In our example, we get an 88% accuracy over a hold-out test set of 89 images with the following prompts, which is quite satisfying given the imbalance of the dataset and the fact that no training example was needed:
- Prompt for “illustration”: “traditional Japanese illustration”
- Prompts for “text”: “cursive Japanese ideograms,” “cursive Chinese ideograms,” “printed text”
- Prompts for “blank page”: “light yellow empty page, old book, old paper,” “light yellow empty page, old book, old paper”
- Prompts for “cover”: “book cover,” “book binding”
Of course, a good way to create effective prompts by trial and error is to interactively search through the collection of images with various potential prompts, as described in the previous section.
Few-Shot Image Classification
Joint text-image models can also be used in the few-shot classification setting, i.e., when only a few training examples are available. In this case, we can simply use the image encoder as a feature extractor and run a simple tabular machine learning algorithm, such as a logistic regression or a random forest. In this way, we take advantage of the rich representation offered by the image encoder at little computational cost, compared to the fine-tuning of a computer vision neural network.
The chart below shows the embeddings of the 486 images after dimensionality reduction. With only two dimensions left, the features extracted by CLIP still seem very relevant to discriminate between the four classes.

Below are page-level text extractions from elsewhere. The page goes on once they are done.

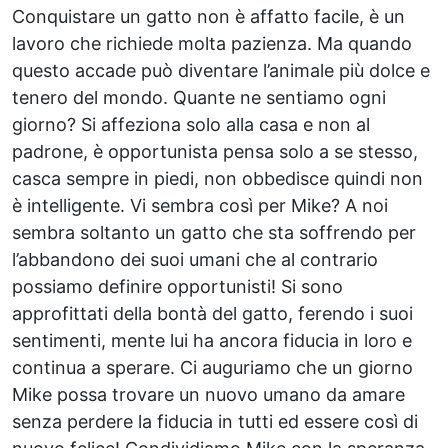
Conquistare un gatto non è affatto facile, è un
lavoro che richiede molta pazienza. Ma quando
questo accade può diventare l’animale più dolce e
tenero del mondo. Quante ne sentiamo ogni
giorno? Si affeziona solo alla casa e non al
padrone, è opportunista pensa solo a se stesso,
casca sempre in piedi, non obbedisce quindi non
è intelligente. Vi sembra così per Mike? A noi
sembra soltanto un gatto che sta soffrendo per
l’abbandono dei suoi umani che al contrario
possiamo definire opportunisti! Si sono
approfittati della bontà del gatto, ferendo i suoi
sentimenti, mente lui ha ancora fiducia in loro e
continua a sperare. Ci auguriamo che un giorno
Mike possa trovare un nuovo umano da amare
senza perdere la fiducia in tutti ed essere così di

The table below summarizes the error rate of the zero-shot and few-shot approaches and a baseline approach consisting in fine-tuning a pre-trained EfficientNet B4 model. Strikingly, using CLIP gives close or better results than the baseline with far fewer training examples.
Mass Image Labeling
Even if zero-shot or few-shot image classification yield impressive results, their predictive performance may not be enough for a real-life use case. In this case, joint text-image models can be leveraged to suggest rather than assign classes. The workflow is then the following:
- Formulate a natural language query that should return mostly images of a certain class;
- Visually inspect the search results and unselect those that are irrelevant;
- Assign the targeted class to images that haven’t been unselected;
- Restart from 1. either with the next results of the same query or with a new query.

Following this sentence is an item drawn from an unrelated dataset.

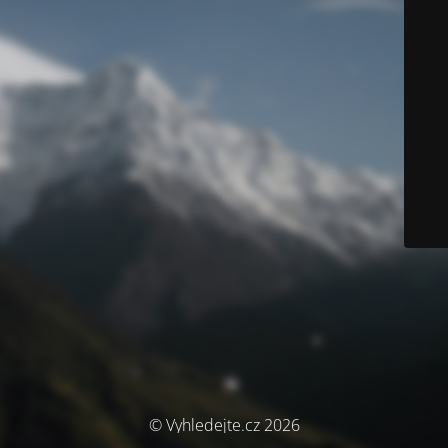
© Vyhledejte.cz 2026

This approach can speed up labeling efforts, especially in cases where human annotators can determine the classes of small images at a glance.
Seeing CLIP in Action With Dataiku
An online Dataiku demo shows how to encode texts and images and perform zero-shot or few-shot classification. It also includes simple web applications to search images and quickly annotate them in batches. You can download the project, replace the existing images with your own images and simply re-run the Flow to get similar results. Check out the documentation of the project for more details.
If you use CLIP for real-life use cases, please note, however, that such joint text-image models are trained on massive datasets from a wide variety of internet sources and, as a result, incorporate biases and errors. They should then be used with caution. For example, OpenAI warns against untested and unconstrained deployment of CLIP in the model card and opposes any surveillance or facial recognition applications.
Conclusion
Joint text-image models are powerful additions to the computer vision toolbox. In particular, they offer promising alternatives to the standard image classification approach based on fine-tuning pre-trained models. They are particularly well suited for the situation when no or few labels are available.
Since unlabeled images are enough to experiment with CLIP, the barrier to entry is low. Furthermore, if you are a Dataiku user, you can get started in no time with the reusable Dataiku demo presented above.